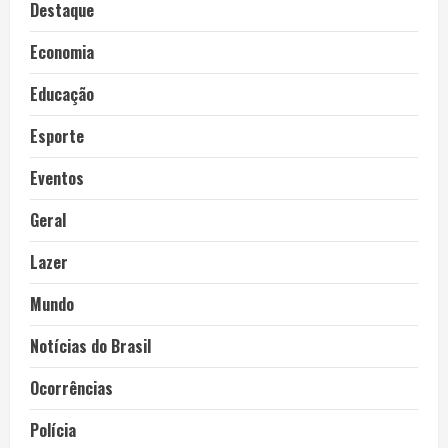
Destaque
Economia
Educação
Esporte
Eventos
Geral
Lazer
Mundo
Notícias do Brasil
Ocorrências
Polícia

== EXERCISE ==
When you copy the records above, keep every word exact but leave out the pictures.

== RESULT OF THIS EXERCISE ==
Destaque
Economia
Educação
Esporte
Eventos
Geral
Lazer
Mundo
Notícias do Brasil
Ocorrências
Polícia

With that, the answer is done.